WORK ITEM:
Within the material below, find each line bearing the word "dialog" and present it.
──────── PROVIDED MATERIAL
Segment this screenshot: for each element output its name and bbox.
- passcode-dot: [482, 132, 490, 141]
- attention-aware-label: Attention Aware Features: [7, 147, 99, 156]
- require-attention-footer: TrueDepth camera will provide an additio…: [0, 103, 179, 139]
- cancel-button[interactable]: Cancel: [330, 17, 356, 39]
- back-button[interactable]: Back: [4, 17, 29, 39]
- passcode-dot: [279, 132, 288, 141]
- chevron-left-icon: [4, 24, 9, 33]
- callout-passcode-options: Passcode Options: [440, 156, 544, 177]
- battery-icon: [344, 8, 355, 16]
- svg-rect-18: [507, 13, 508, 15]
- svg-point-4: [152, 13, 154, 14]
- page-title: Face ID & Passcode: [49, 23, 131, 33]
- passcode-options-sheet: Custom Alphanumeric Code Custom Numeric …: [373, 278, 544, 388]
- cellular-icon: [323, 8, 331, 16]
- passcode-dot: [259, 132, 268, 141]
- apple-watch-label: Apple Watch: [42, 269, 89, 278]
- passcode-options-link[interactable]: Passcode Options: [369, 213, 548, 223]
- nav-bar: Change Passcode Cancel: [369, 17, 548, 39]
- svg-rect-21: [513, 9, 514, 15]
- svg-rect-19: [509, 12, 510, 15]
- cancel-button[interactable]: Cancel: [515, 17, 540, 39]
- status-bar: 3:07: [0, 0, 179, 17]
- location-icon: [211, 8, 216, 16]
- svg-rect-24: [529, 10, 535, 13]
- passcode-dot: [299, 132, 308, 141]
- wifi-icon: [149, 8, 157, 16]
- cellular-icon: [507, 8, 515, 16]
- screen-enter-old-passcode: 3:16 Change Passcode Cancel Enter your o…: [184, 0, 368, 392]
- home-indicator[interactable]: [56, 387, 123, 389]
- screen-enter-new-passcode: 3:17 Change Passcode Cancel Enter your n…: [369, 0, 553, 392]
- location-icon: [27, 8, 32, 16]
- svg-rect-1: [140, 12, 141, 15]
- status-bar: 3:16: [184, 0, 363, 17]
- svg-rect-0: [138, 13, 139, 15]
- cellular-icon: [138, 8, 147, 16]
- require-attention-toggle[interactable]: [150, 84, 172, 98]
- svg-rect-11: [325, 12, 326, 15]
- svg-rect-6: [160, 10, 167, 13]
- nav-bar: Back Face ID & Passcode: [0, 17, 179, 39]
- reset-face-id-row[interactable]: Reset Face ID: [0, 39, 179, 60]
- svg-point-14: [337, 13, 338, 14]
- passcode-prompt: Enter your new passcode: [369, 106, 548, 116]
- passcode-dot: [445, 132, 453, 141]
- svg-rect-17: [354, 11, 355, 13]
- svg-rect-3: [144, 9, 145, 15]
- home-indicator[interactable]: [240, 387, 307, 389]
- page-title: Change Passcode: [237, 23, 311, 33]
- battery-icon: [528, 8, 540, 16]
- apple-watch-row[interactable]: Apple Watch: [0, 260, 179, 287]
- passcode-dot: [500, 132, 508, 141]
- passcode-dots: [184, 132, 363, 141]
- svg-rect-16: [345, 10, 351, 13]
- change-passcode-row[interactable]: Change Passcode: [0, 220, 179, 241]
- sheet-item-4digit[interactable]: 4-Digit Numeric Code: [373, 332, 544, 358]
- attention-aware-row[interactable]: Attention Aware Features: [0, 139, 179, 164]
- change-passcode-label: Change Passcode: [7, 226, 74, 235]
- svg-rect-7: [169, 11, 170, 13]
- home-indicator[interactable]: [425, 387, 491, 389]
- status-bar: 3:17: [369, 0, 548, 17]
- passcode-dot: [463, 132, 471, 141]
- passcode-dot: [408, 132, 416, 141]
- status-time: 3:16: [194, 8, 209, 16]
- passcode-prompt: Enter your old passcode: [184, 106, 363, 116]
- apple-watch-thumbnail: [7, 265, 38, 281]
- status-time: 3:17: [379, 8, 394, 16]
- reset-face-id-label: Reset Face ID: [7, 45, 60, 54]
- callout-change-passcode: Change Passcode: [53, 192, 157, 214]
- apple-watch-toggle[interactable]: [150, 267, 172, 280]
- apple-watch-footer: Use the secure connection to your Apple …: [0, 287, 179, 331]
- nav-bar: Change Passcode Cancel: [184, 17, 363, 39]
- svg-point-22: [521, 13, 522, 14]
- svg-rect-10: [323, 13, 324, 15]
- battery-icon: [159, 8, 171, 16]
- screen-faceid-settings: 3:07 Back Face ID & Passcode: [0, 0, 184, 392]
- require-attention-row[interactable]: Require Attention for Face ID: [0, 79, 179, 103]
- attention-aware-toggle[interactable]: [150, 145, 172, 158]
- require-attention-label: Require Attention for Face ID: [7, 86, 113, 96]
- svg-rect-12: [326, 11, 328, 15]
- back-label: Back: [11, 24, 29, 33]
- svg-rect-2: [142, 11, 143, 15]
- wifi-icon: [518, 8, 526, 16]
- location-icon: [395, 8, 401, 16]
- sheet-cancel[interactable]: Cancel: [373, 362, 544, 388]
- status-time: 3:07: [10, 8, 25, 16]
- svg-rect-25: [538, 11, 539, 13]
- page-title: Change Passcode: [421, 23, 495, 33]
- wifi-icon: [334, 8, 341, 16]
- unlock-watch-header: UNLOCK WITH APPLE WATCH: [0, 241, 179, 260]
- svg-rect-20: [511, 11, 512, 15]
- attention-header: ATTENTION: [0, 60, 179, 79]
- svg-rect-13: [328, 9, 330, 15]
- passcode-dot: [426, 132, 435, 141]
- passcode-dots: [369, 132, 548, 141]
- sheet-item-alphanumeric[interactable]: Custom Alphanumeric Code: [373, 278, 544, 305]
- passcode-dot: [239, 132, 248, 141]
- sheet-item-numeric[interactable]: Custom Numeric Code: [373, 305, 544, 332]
────────────────
──────── PROVIDED MATERIAL
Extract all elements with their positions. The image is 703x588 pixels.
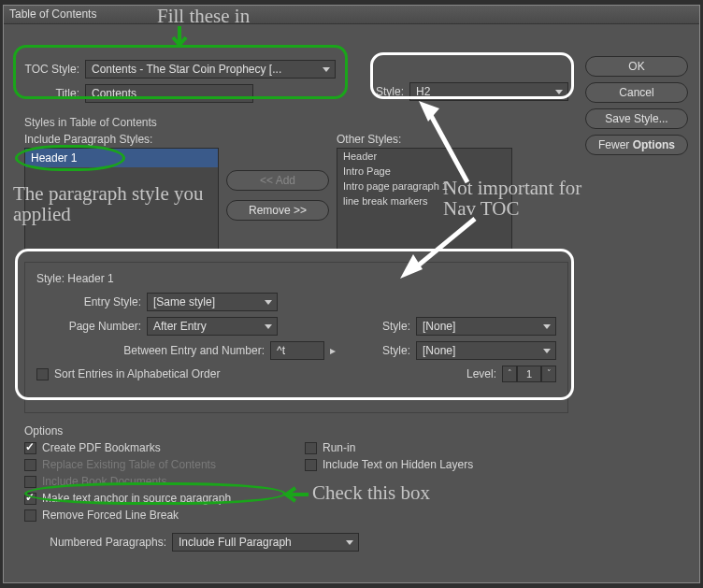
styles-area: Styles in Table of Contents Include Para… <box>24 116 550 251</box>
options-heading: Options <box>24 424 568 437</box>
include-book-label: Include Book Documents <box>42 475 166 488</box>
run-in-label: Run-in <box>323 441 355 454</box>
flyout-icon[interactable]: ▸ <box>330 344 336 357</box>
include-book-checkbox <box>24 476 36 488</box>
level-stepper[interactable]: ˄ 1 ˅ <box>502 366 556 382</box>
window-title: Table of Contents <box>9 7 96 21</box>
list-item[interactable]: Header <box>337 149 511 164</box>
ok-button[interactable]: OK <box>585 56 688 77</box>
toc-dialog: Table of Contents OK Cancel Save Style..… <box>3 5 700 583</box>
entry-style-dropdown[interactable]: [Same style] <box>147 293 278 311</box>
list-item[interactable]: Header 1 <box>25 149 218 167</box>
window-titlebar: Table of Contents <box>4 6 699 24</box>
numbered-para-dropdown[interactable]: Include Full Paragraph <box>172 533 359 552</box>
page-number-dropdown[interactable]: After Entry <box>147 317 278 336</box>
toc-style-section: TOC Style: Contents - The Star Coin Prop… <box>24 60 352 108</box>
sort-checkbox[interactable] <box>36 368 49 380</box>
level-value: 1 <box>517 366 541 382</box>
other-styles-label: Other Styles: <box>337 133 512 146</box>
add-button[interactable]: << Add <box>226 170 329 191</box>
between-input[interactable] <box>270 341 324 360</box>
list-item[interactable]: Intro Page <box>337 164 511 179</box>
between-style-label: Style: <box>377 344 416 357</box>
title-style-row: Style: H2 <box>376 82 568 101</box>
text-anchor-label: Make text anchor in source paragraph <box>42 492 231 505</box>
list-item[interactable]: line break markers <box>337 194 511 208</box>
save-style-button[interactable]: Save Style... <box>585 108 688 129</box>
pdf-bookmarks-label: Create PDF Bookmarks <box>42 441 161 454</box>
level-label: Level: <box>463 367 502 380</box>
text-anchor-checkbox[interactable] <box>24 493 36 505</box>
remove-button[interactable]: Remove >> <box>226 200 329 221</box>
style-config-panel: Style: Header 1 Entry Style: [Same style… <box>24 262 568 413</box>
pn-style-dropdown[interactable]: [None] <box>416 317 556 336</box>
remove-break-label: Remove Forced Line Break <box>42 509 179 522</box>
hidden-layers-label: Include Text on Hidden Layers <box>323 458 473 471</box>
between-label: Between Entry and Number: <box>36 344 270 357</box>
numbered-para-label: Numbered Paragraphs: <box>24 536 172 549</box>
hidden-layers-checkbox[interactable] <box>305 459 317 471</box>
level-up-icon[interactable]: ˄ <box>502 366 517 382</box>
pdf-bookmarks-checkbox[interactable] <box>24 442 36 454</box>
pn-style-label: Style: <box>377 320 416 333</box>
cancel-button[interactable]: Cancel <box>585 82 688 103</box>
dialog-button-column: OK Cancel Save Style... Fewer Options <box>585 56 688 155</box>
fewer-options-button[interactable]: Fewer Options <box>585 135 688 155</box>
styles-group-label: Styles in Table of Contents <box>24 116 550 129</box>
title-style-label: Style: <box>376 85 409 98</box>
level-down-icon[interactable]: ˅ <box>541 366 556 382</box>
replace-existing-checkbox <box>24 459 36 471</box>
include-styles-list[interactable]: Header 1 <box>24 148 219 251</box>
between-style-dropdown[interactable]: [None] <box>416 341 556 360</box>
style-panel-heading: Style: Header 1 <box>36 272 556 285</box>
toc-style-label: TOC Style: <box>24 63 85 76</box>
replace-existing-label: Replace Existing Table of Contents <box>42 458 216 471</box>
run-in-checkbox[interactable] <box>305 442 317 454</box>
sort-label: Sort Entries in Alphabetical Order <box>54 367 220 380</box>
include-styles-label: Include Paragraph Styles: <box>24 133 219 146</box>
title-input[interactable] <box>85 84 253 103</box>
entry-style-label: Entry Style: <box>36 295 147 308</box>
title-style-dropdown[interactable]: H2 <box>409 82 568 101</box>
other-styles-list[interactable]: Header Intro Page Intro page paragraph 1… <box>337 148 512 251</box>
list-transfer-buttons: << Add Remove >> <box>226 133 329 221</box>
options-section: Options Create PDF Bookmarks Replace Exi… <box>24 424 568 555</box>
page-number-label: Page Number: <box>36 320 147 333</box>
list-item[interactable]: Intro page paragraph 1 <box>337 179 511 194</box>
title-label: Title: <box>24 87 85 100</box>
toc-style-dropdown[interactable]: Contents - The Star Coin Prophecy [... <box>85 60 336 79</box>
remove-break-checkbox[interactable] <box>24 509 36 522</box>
────────────────
──────── PROVIDED MATERIAL
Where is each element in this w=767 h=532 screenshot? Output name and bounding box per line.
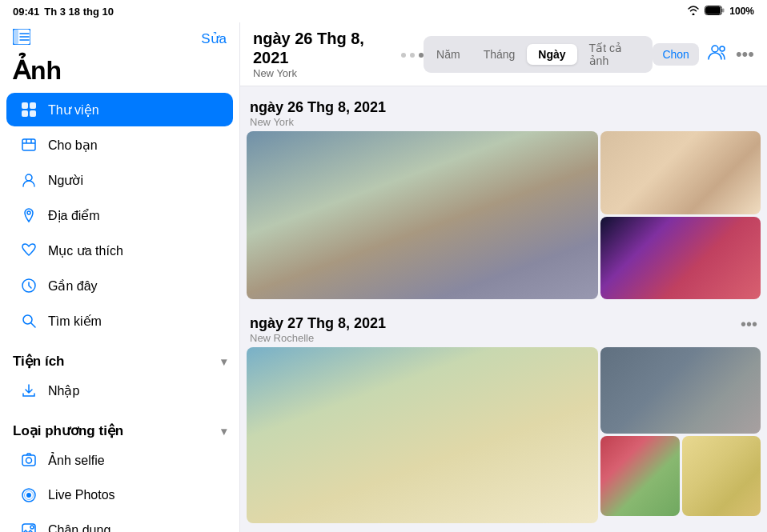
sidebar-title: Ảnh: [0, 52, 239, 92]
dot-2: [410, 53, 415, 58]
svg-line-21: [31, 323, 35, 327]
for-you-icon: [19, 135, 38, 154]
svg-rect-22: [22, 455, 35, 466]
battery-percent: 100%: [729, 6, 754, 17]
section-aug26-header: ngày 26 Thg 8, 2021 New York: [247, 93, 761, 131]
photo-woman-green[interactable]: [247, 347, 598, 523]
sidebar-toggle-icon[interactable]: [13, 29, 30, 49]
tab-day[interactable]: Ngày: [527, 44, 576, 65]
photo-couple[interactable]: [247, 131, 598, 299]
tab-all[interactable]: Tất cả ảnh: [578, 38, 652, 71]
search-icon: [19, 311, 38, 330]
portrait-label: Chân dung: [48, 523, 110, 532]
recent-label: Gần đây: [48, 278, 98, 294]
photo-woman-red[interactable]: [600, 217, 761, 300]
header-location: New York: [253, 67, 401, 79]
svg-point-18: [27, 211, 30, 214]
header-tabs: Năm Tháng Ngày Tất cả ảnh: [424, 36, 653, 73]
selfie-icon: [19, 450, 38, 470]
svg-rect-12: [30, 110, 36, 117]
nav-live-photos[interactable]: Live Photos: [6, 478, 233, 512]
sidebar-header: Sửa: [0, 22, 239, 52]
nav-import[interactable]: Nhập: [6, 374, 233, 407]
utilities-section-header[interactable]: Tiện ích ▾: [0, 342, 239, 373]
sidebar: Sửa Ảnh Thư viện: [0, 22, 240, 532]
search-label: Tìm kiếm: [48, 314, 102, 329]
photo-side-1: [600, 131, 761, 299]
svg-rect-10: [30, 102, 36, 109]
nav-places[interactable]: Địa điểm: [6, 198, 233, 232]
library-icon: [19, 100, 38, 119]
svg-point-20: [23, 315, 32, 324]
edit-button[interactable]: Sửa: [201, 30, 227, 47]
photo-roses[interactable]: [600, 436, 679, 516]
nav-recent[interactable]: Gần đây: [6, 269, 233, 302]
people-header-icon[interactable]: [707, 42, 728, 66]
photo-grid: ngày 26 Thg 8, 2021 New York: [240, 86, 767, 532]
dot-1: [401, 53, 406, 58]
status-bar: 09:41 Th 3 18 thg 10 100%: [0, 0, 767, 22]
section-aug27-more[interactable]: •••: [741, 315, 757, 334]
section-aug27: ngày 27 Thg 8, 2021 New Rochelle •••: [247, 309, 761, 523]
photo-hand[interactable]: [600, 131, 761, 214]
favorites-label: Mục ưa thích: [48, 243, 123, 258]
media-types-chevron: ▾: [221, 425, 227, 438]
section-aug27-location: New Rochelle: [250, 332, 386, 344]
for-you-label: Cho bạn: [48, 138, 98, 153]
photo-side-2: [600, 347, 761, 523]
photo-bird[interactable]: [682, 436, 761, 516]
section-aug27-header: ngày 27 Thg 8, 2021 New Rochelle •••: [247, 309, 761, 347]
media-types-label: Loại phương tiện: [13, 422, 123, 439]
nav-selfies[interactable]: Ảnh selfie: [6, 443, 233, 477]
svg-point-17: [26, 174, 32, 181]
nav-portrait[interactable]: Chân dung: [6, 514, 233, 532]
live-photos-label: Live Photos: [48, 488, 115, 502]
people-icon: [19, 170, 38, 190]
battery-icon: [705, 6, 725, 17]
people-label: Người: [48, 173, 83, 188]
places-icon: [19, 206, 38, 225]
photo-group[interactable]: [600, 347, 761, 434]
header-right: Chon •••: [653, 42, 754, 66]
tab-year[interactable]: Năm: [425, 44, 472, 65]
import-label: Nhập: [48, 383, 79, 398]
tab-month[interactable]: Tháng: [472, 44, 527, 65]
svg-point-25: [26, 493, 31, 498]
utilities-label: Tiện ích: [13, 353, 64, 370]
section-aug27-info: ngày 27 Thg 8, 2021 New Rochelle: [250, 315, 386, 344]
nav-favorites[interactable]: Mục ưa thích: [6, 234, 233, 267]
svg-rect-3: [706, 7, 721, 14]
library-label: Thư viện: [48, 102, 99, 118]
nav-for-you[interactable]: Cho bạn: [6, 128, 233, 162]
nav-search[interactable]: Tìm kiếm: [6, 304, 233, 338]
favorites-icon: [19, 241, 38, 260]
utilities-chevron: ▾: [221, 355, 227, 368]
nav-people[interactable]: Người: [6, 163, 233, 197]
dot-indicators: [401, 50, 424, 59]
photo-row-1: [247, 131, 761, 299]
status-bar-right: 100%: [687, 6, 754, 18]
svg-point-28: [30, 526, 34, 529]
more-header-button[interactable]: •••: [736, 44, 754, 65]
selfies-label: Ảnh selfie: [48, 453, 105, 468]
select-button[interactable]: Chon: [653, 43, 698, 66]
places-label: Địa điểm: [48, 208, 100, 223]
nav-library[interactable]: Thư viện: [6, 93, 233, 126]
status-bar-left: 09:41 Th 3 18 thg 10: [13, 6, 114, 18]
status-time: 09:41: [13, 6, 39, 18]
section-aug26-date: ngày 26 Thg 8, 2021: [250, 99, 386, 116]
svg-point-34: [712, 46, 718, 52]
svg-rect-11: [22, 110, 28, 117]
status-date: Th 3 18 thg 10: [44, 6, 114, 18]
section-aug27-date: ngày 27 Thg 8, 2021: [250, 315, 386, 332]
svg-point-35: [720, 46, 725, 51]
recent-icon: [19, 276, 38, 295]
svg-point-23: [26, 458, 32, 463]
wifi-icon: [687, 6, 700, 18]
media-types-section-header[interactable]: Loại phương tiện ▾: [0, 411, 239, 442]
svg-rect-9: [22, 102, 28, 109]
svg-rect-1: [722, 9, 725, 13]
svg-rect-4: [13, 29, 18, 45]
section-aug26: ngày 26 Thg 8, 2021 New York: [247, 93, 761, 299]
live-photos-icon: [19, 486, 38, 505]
────────────────
EXERCISE SOLUTION:
toc-dialog: Table of Contents OK Cancel Save Style..… <box>3 5 700 583</box>
dialog-button-column: OK Cancel Save Style... Fewer Options <box>585 56 688 155</box>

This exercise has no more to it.